栗山 その辺りについては僕自身まだまだ勉強できていなくて、十分な理解を得られていないというのが正直なところなのでコメントするのが難しいのですが、やはり医療がもっともっと発展していってほしいですし、それによって一人でも多くの子どもやご家族が苦しみから解放されてほしいという願いはあります。そんな中で僕にできることは、気分転換してもらったり、元気づけたりすることなのかなと。

――「小児がん啓発月間」としてゴールドリボンを野球界全体で広げていこうという動きもありますが、長年リストバンドでゴールドリボンの啓発をしてきた栗山選手は、この動きをどうご覧になりますか。

栗山 プロ野球を通じて小児がんが世間からもっと注目されて、それを機に研究開発が少しでも進む動きができれば、将来的には多くの子どもがよりよい医療を受けられることになるので、野球界が“応援団”となって啓発していくのはとてもいいことだと思います。ただ、それが関わる皆さんのプレッシャーにだけはならないように、進め方には十分な配慮が必要ですね。

©SEIBU Lions

――2000本安打という偉業を達成された今、改めて小児がんの子どもたちにどんなメッセージを伝えたいでしょうか。

栗山 ひとりじゃない、ということです。まわりには親御さんもいるし、医師や看護師の方々もいる。だから絶対にひとりじゃないんだということは伝えたいです。僕たちもできる限りのサポートをしたいといつも思っているし、もちろんこれからも支援を続けていくので、希望を持って力強く前に進んでいってほしいです。

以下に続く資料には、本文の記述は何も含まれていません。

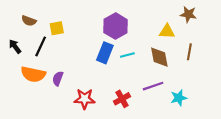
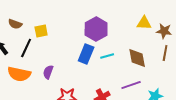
brown star: (188, 14) -> (164, 31), moved
yellow triangle: (167, 31) -> (144, 23), moved
purple semicircle: (58, 79) -> (48, 72), moved

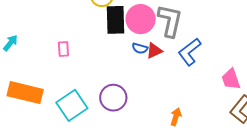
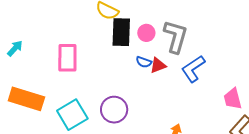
pink circle: (141, 19) -> (146, 33), size x0.6
pink rectangle: (63, 49) -> (67, 58), size x1.8

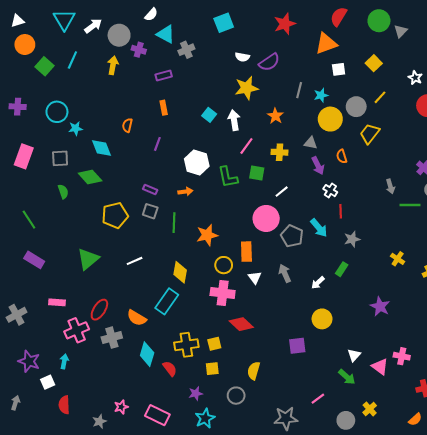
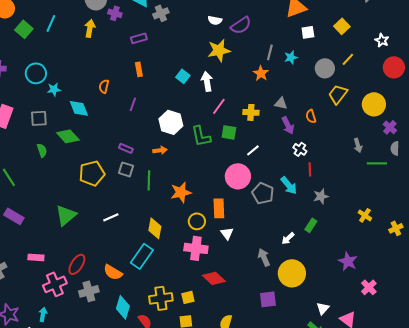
orange star: (275, 116) -> (261, 73), moved
yellow circle: (330, 119) -> (374, 104), moved
gray arrow: (285, 273) -> (264, 257), moved
yellow circle: (322, 319) -> (292, 273), size x1.4
pink cross: (402, 356) -> (369, 287), moved, turned 35

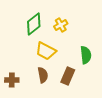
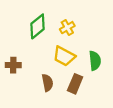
yellow trapezoid: (46, 51) -> (64, 56), moved
brown cross: (12, 80) -> (13, 65), moved

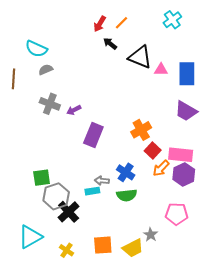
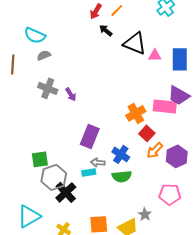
purple arrow: (74, 110) -> (71, 94), turned -96
purple rectangle: (93, 135) -> (90, 136), moved
pink rectangle: (181, 155) -> (165, 106), moved

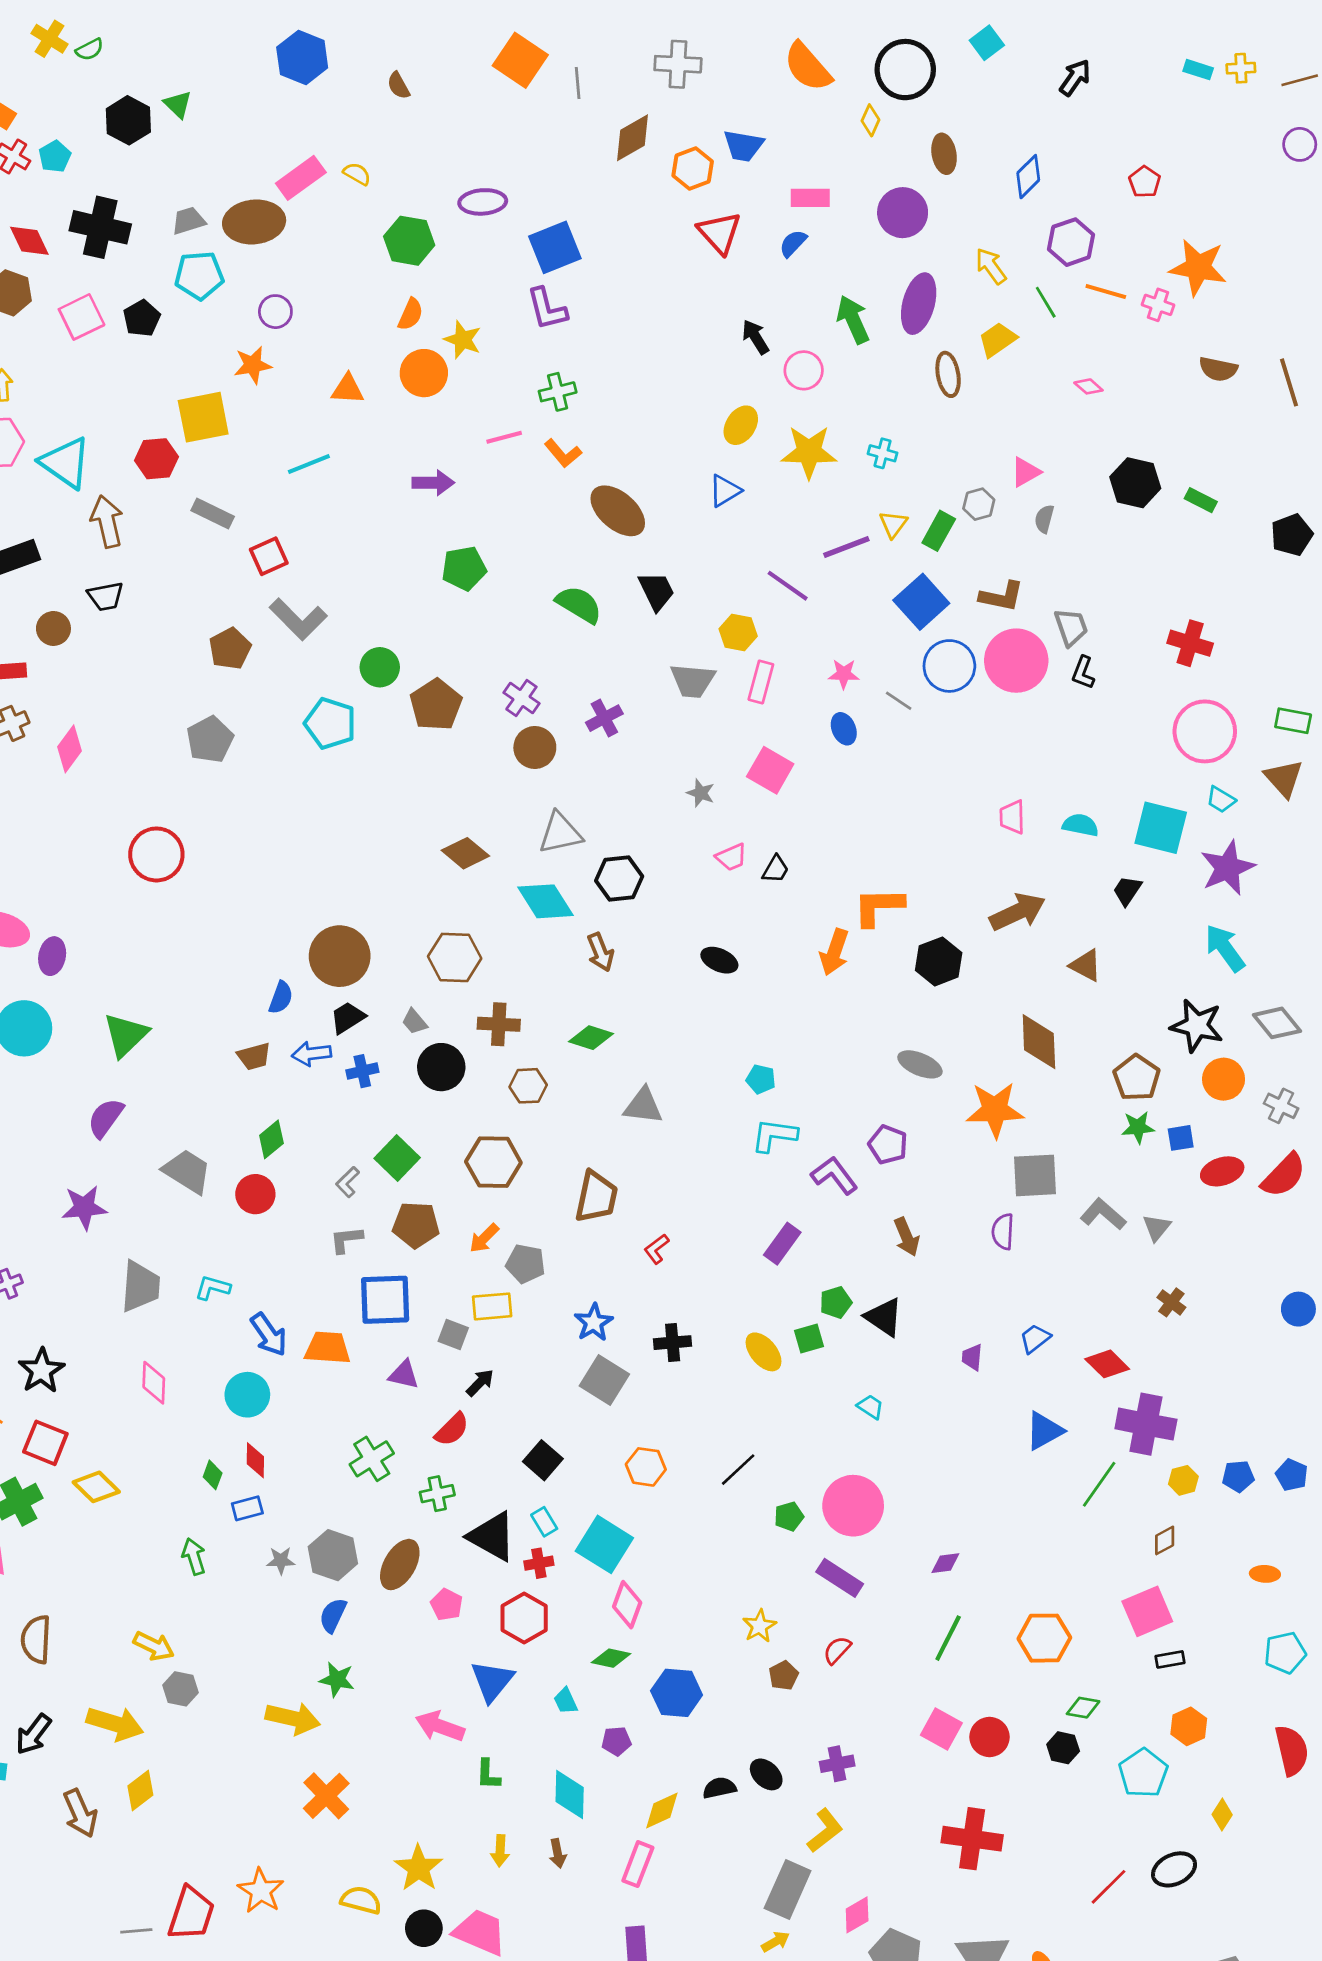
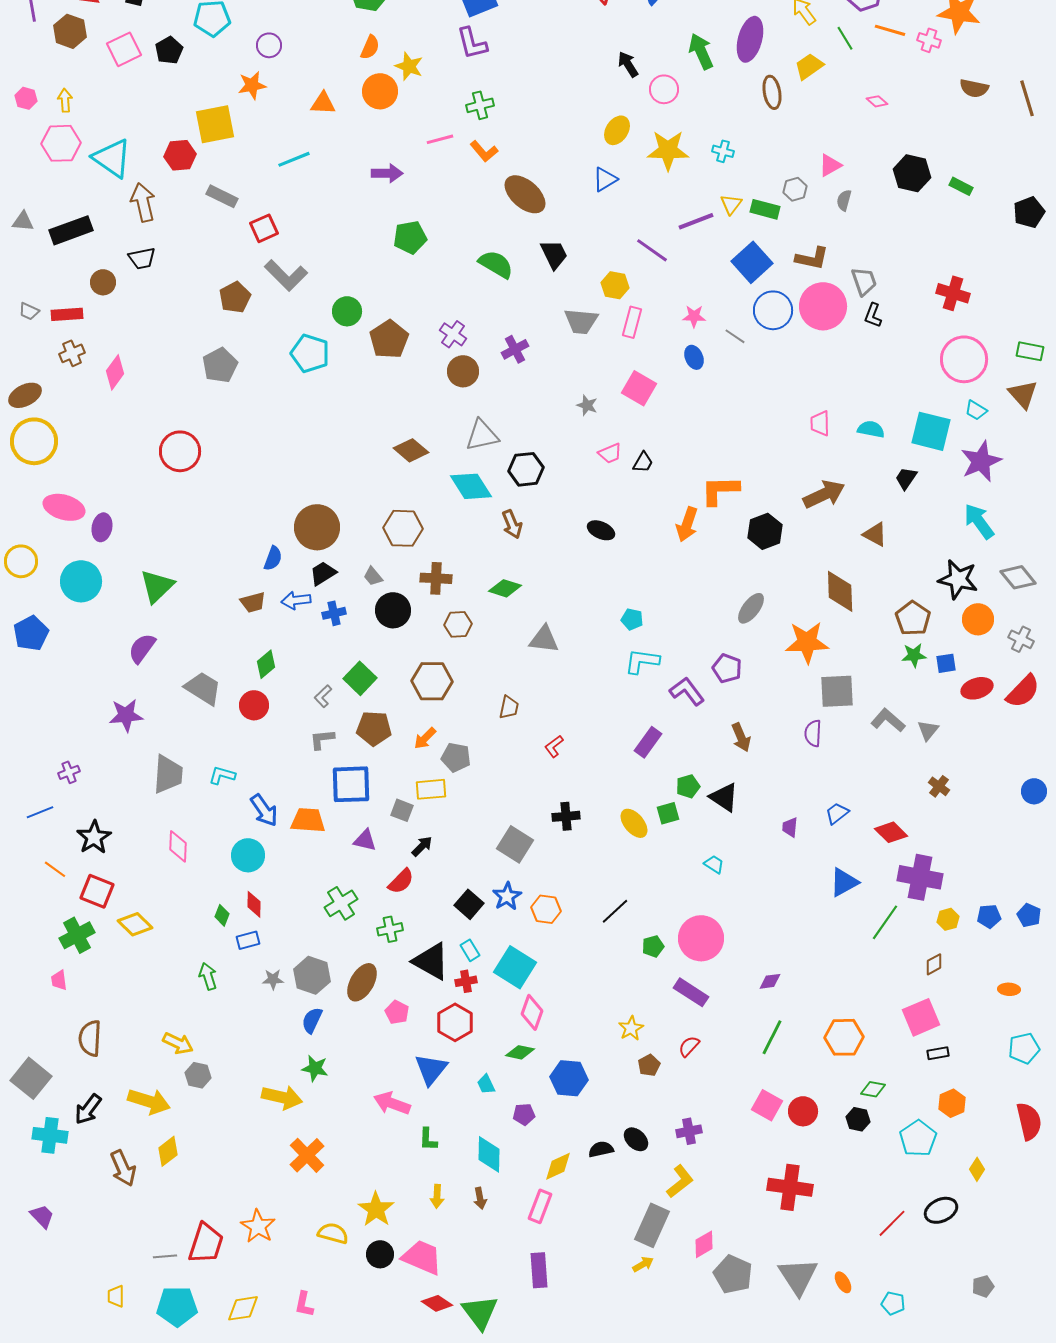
green rectangle: (939, 531) -> (765, 209), turned 76
gray ellipse: (920, 1064) -> (751, 608), turned -76
brown trapezoid: (596, 1197) -> (509, 707), size x0.6
blue star: (594, 1322) -> (507, 896), moved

――栗山選手はそのほかにも震災復興支援や地元の野球振興など、いろんな活動をされています。プロ野球選手が社会に還元することの意義をどう捉えていますか。

栗山 最近は文武両道で進んできた選手もたくさんいますが、僕らの世代はどちらかというと野球しかやってこなかったタイプ。ただ、一人の力でプロ野球選手になれたわけではありません。多くの方の支えが合って今があります。だからこそ、自分たちがこうして行動を起こせる立場になった今、サポートが必要なところに手を差し伸べるのは僕らの大切な役割です。誰しも支え合って生きているわけですからね。そういう意識がプロ野球選手一人一人に生まれてくれば、スポーツを取り巻く環境ももっとよくなっていくはずです。注目されている選手は今もたくさんいるし今後もどんどん出てくると思うので、その中からそういった役回りを担える選手が一人でも多く出てきたら、それは素晴らしいことだと思います。